37-letni John Bloodsworth z Daytona Beach w USA to typowy przykład tego, że picie alkoholu nie idzie w parze z opieką nad dziećmi. Mężczyzna spędzał czas ze swoim 5-letni synem na Florydzie. Tata i dziecko dobrze się bawili do czasu kiedy John nie sięgnął po alkohol. Mężczyzna wypił kilka piw, a następnie wpadł na pomysł, że nauczy syna pływać.

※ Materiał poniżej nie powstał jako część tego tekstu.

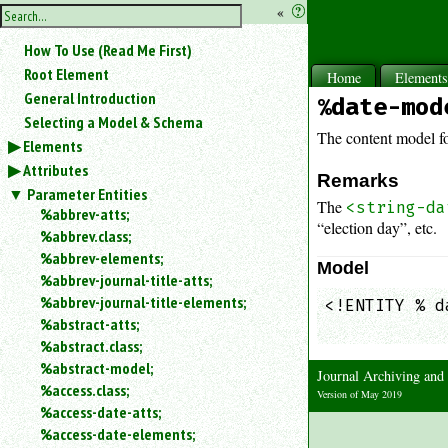
hide
«
?
the
Use
How To Use (Read Me First)
«
sidebar
to
Root Element
Home
Element
hide
General Introduction
%date-mod
the
Selecting a Model & Schema
navigation
The content model f
Elements
sidebar.
Attributes
Search
Remarks
box
Parameter Entities
The
<string-da
instructions:
%abbrev-atts;
“election day”, etc.
Use
%abbrev.class;
<
%abbrev-elements;
Model
to
%abbrev-journal-title-atts;
search
%abbrev-journal-title-elements;
<!ENTITY % d
for
%abstract-atts;
            
an
element.
%abstract.class;
%abstract-model;
Use
Journal Archiving an
@
%access.class;
Version of May 2019
to
%access-date-atts;
search
%access-date-elements;
for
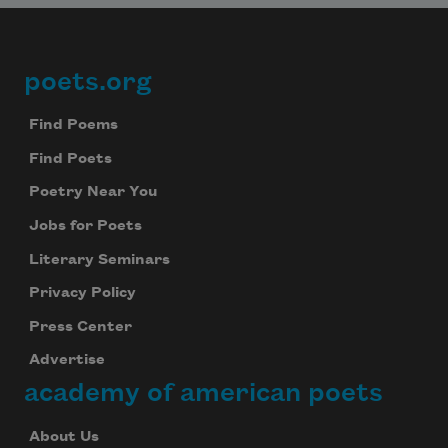
poets.org
Footer
Find Poems
Find Poets
Poetry Near You
Jobs for Poets
Literary Seminars
Privacy Policy
Press Center
Advertise
academy of american poets
About Us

Szybko okazało się, że nie była to zbyt rozsądna decyzja. 37-latek chyba zapomniał, że ma do czynienia z maleńkim dzieckiem i rzucił 5-latka wprost w fale oceanu. Przerażone dziecko broniło się i płakało, jego dramat widzieli też inni plażowicze. Mimo to ojciec postawił na swoim. Wyraźnie podchmielony tatuś nie ratował malca, tylko kazał mu samodzielnie pływać!

 

 

 

Wypoczywający ludzie widząc, że w każdej chwili może dojść do tragedii zadzwonili na policję. Po kilku minutach stróże prawa byli już na miejscu. Przestraszony chłopiec został wyciągnięty z wody i przekazany na ręce swojej mamy. Na szczęście nic złego mu się nie stało. 37-letni ojciec nie miał tyle samo szczęścia, ponieważ policjanci zakuli go w kajdany i przewieźli na pobliski komisariat. Mężczyzna twierdzi, że jest niewinny, innego zdania jest amerykański sąd, który oskarżył go o znęcanie się nad dzieckiem.